• _What is needed_: Reproduce exactly the span of lines that opens with the line containing "performance of your" and closes with the last line of the entries below.

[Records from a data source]
§

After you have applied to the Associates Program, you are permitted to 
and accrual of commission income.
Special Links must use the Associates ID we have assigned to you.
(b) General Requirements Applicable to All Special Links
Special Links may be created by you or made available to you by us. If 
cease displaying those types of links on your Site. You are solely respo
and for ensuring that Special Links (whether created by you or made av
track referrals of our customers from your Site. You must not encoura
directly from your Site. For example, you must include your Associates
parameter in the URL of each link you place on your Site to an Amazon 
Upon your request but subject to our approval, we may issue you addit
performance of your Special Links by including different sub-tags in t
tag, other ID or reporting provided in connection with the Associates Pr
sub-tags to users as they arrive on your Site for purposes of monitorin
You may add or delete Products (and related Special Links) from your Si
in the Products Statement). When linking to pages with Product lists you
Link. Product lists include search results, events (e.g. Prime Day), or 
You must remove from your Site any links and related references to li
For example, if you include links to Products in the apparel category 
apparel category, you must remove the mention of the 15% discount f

§

• _Response below_:
performance of your Special Links by including different sub-tags in t
tag, other ID or reporting provided in connection with the Associates Pr
sub-tags to users as they arrive on your Site for purposes of monitorin
You may add or delete Products (and related Special Links) from your Si
in the Products Statement). When linking to pages with Product lists you
Link. Product lists include search results, events (e.g. Prime Day), or 
You must remove from your Site any links and related references to li
For example, if you include links to Products in the apparel category 
apparel category, you must remove the mention of the 15% discount f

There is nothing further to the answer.